A man who was pulled alive from the rubble after the devastating earthquake which struck Ecuador has told how his wife had already bought a coffin for his funeral.

Hotel administrator Pablo Cordova was one of a trickle of survivors pulled from the debris after Ecuador's strongest earthquake in decades flattened towns along the coast and killed more than 400 people.

Mr Cordova's wife had given up on ever seeing the 51-year-old again after the five-storey Gato de Portoviejo hotel in Portoviejo collapsed on him on Saturday, flattened by the magnitude-7.8 earthquake like the rest of the city centre.

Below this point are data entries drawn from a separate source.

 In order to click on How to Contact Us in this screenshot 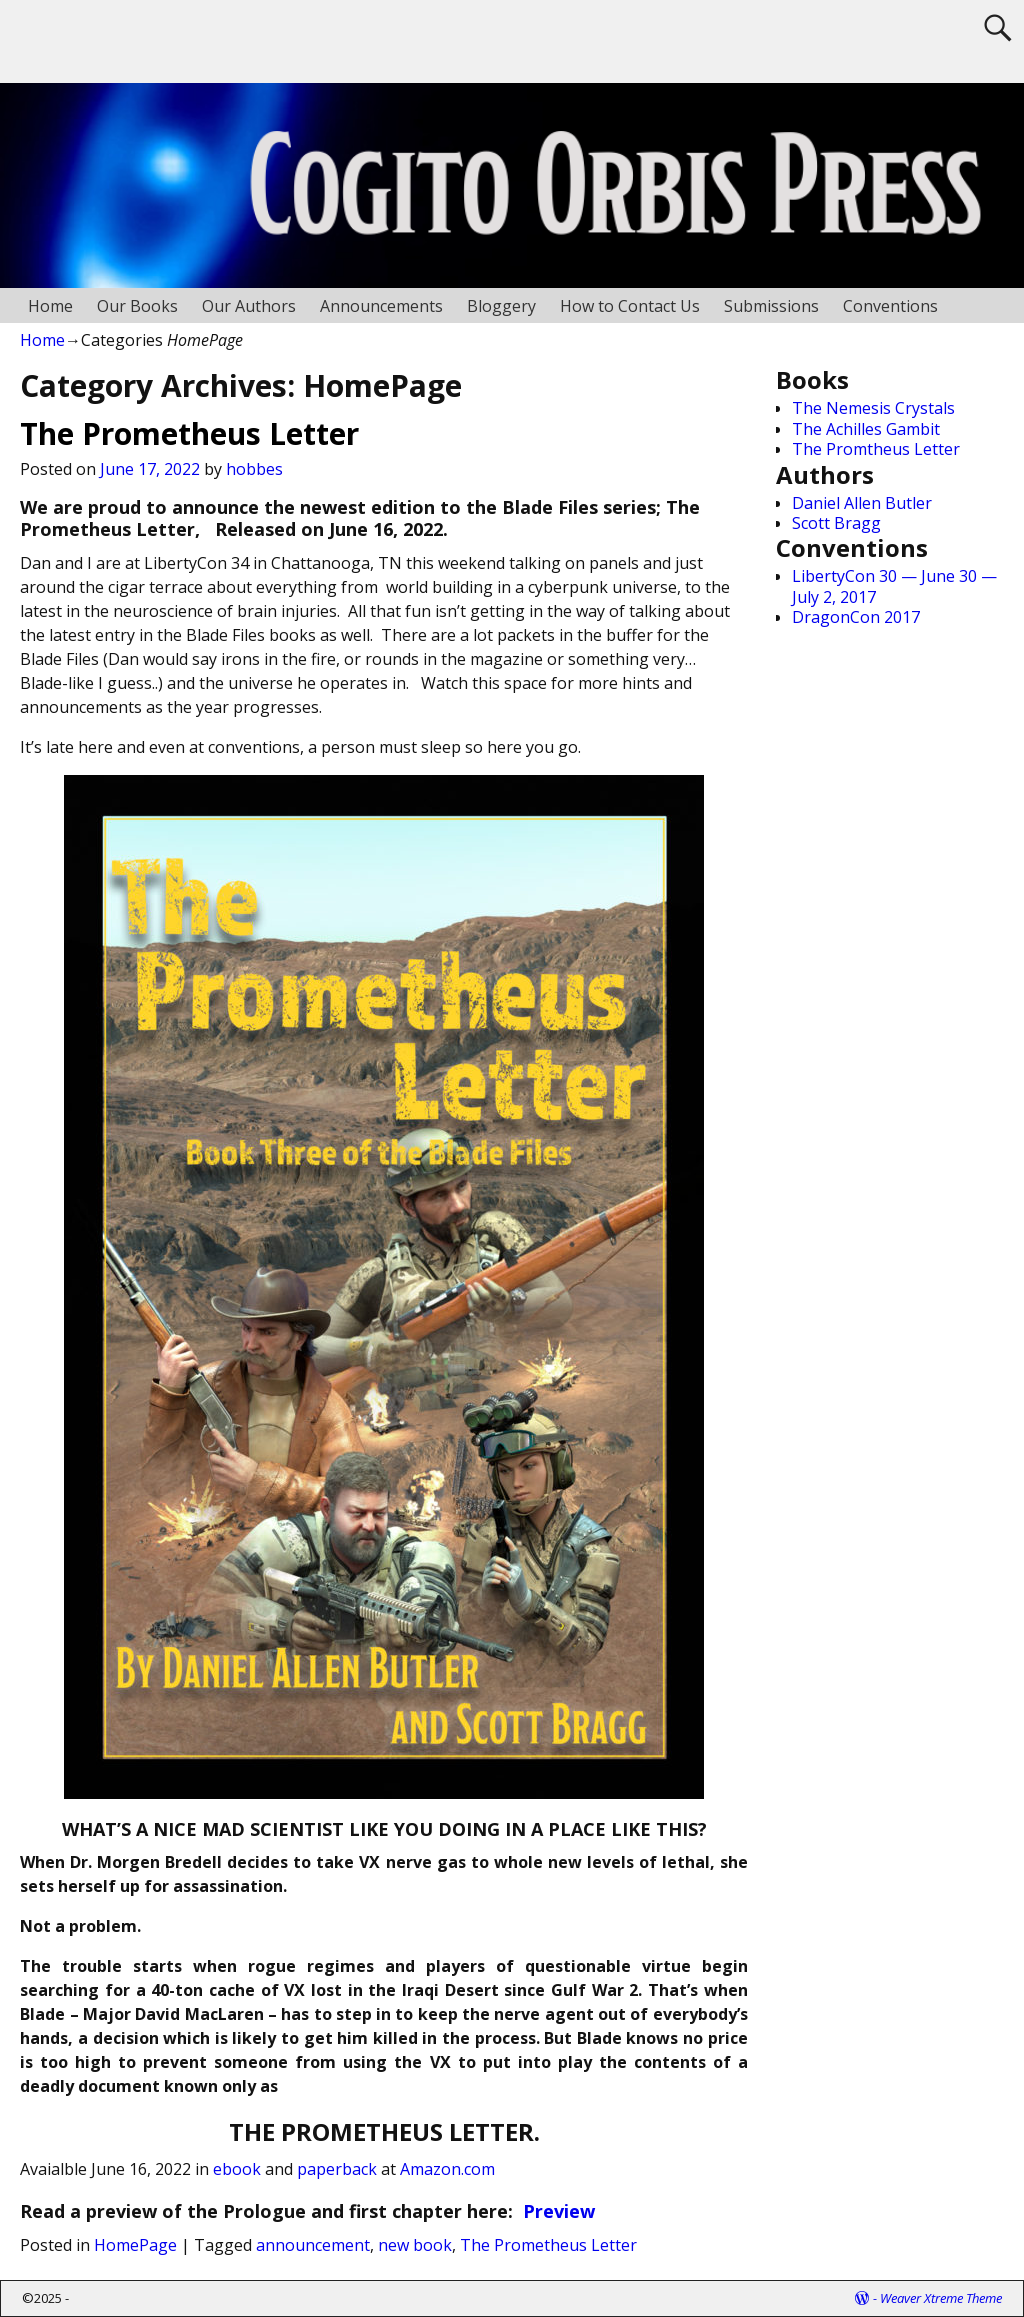, I will do `click(630, 306)`.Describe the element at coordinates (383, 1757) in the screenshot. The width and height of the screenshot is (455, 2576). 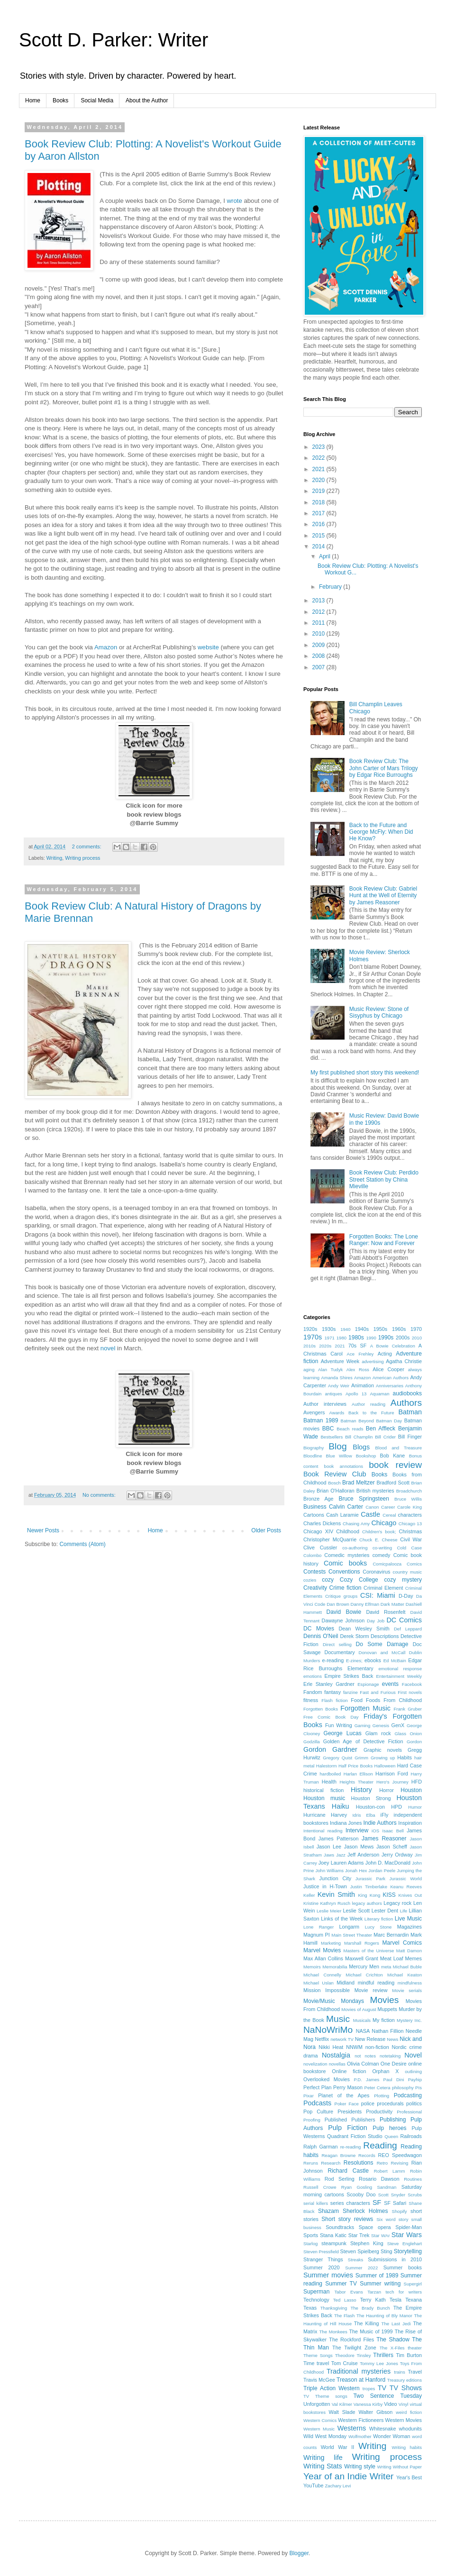
I see `Growing up` at that location.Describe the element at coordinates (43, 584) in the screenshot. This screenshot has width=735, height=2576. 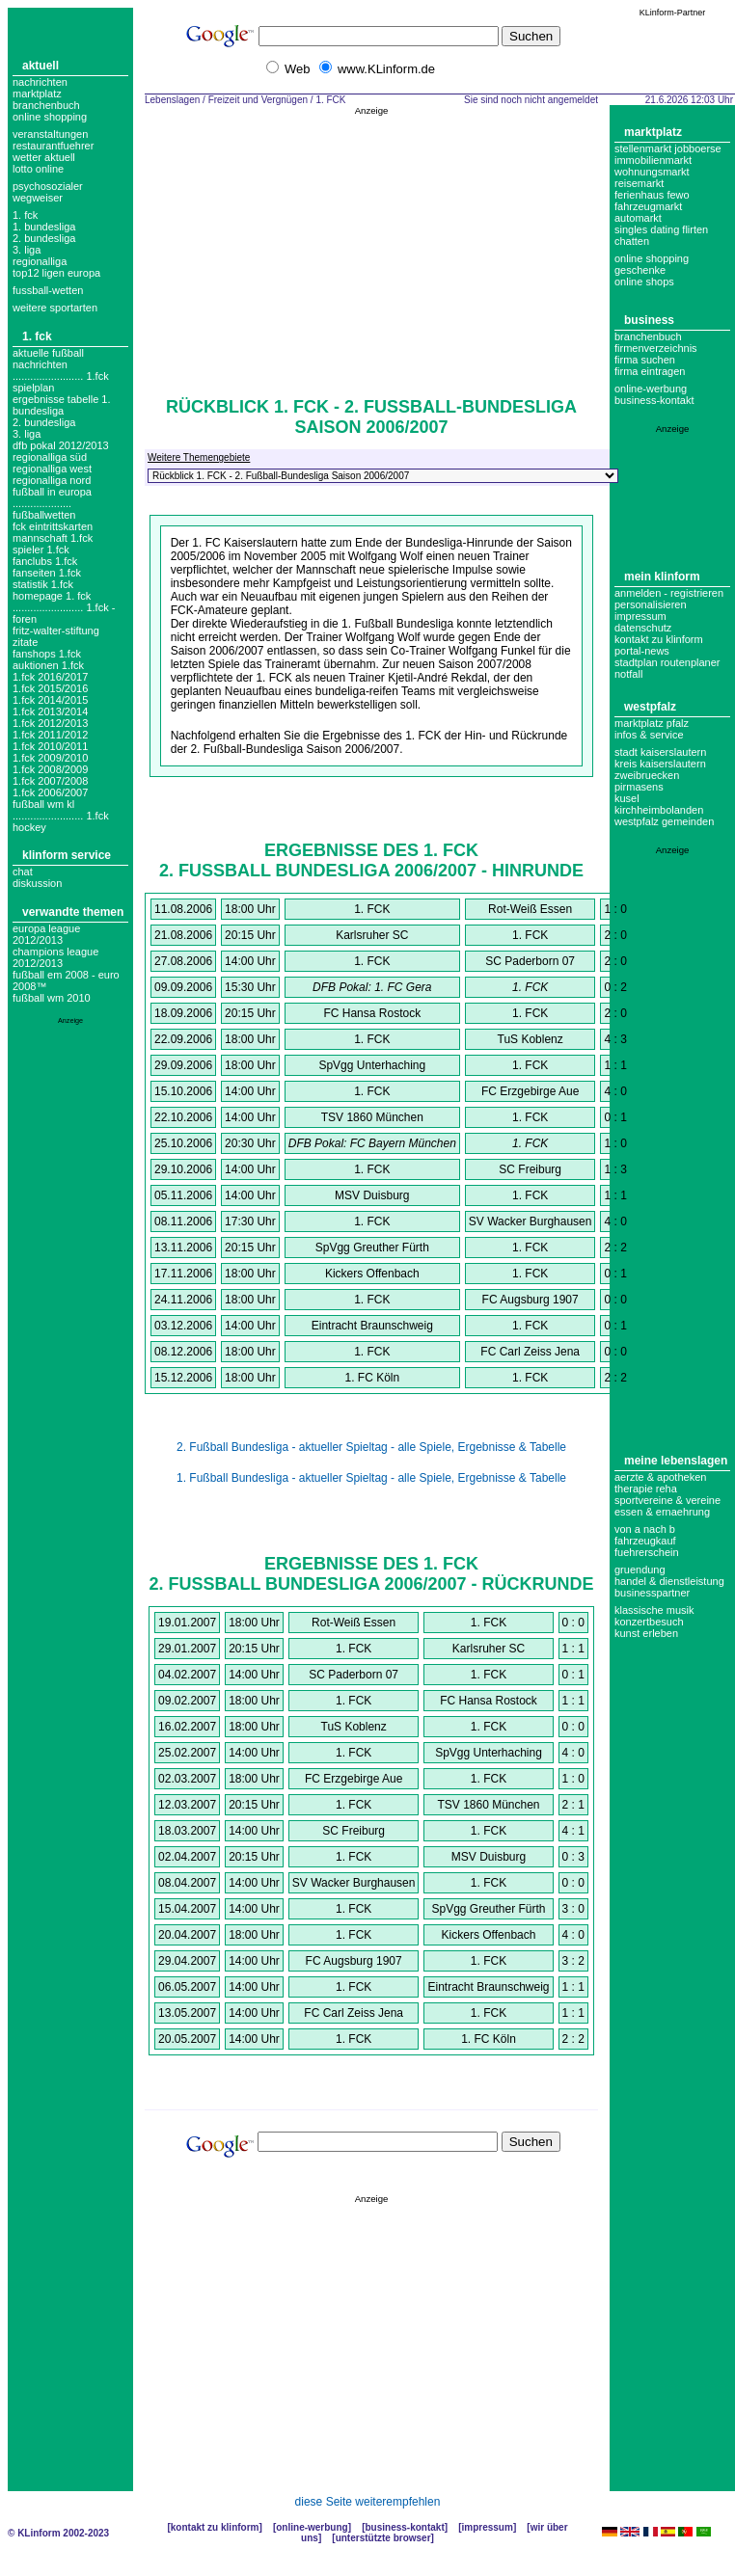
I see `Statistik 1.fck` at that location.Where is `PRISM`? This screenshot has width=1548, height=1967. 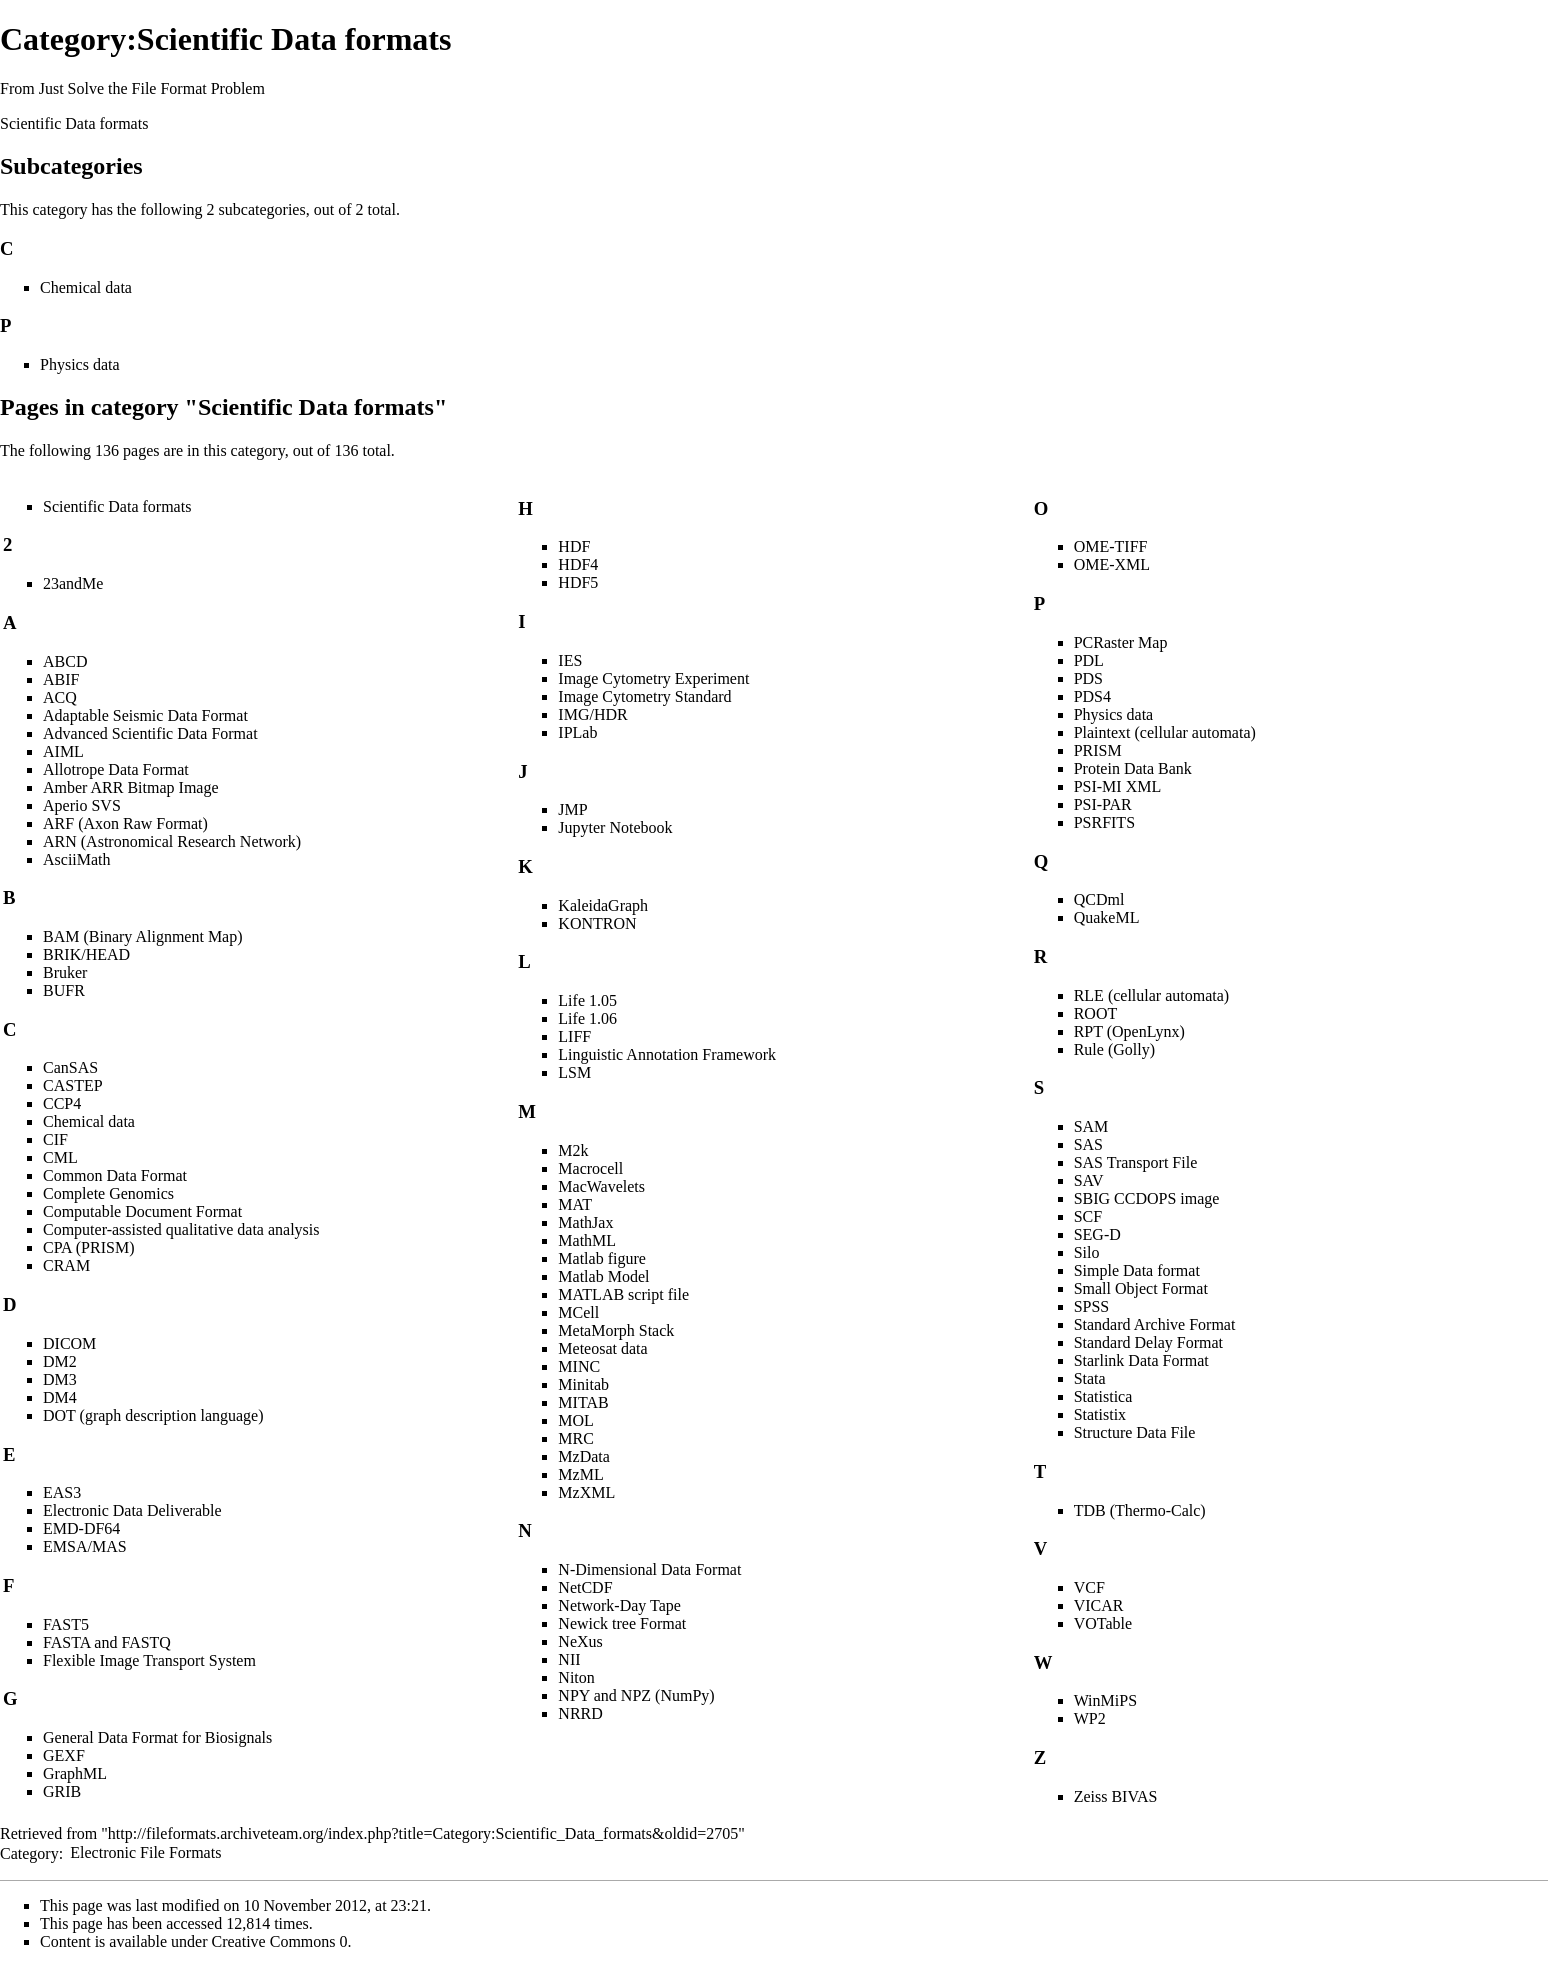 PRISM is located at coordinates (1098, 750).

She asked his boss to help her buy his coffin.

But Mr Cordova held out for 36 hours beneath the rubble, drinking his own urine and praying service would be restored before his mobile phone battery died.

He was finally able to call his wife on Monday afternoon and was pulled from the wreckage soon after by a team of rescuers from Colombia.

"They were organising the funeral, but I've been reborn," Mr Cordova said, grinning from beneath his bushy moustache in a provincial hospital.

"I will have to give that coffin back because I still have a long way to go before I die."

On Tuesday, teams from all over the world fanned out across the country's Pacific coastline to look for the dozens of people still missing.

Residents joined in with their bare hands, increasingly desperate as the clock for finding survivors runs down.

"Since Saturday, when this country started shaking, I've slept only two hours and haven't stopped working," said Juan Carranza, one of the firefighters leading the rescue effort in Portoviejo.

In the port city of Manta, a group of about 50 rescuers working with trained dogs, hydraulic jacks and a drill managed to free eight people trapped for more than 32 hours in the rubble of a shopping centre that was flattened by Saturday night's quake.

While the country cheered videos of such rescues, tragedy continued to mount.

At the same shopping centre, authorities were working to free a woman they had found buried alive with a heavy concrete slab pinning her legs when an aftershock forced them to suspend the effort.

When they returned, the debris pile had moved and the woman was dead, said Angel Moreira, a firefighter co-ordinating the effort.